**What to do**
Within the listing below, the lines to output run from the one containing "Show me where left kidney is." through the one containing "Segment <item>left lung"; copy them exactly and nothing else.

**Dataset entries**
------------------------------

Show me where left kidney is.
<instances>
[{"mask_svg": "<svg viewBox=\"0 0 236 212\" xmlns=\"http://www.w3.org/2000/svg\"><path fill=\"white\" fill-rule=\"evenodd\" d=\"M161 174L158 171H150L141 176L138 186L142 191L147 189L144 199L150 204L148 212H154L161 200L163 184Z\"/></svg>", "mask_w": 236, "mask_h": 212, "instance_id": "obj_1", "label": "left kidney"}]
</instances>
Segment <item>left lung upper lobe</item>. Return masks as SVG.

------------------------------

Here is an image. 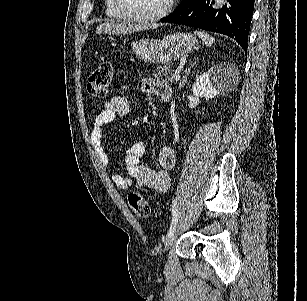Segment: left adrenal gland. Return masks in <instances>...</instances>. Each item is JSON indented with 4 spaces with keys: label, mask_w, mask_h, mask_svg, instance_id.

------------------------------

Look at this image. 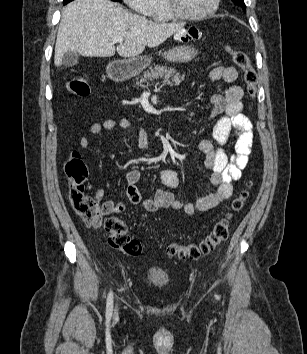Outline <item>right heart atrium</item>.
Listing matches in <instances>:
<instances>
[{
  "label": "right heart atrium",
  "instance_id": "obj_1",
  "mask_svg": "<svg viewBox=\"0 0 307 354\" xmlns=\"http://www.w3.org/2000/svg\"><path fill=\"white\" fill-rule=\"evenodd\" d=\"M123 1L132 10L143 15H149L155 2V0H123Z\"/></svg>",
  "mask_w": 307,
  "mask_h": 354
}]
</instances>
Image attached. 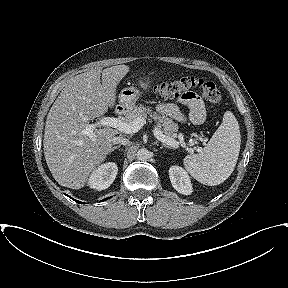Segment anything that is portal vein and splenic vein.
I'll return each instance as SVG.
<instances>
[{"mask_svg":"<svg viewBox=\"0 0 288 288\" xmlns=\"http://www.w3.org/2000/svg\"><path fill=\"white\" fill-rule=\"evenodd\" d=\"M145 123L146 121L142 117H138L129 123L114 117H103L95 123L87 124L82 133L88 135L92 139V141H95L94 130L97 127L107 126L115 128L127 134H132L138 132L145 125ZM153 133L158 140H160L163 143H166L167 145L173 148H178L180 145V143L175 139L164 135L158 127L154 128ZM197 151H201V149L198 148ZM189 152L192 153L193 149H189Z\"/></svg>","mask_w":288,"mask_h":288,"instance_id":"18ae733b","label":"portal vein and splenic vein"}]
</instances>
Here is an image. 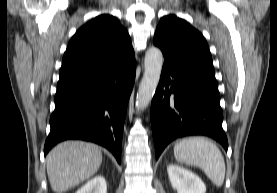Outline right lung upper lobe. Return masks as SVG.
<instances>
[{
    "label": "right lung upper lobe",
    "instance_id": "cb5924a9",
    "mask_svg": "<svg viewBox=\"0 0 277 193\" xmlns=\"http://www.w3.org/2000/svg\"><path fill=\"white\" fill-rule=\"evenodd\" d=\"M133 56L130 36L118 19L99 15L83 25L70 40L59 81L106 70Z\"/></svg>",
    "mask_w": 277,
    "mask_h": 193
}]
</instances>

------------------------------

**Task response**
Show me where left kidney is.
<instances>
[{"mask_svg": "<svg viewBox=\"0 0 236 212\" xmlns=\"http://www.w3.org/2000/svg\"><path fill=\"white\" fill-rule=\"evenodd\" d=\"M161 174L158 171H150L141 176L138 186L142 191L147 189L144 199L150 204L148 212H154L161 200L163 184Z\"/></svg>", "mask_w": 236, "mask_h": 212, "instance_id": "obj_1", "label": "left kidney"}]
</instances>
Segment <item>left lung upper lobe</item>. Return masks as SVG.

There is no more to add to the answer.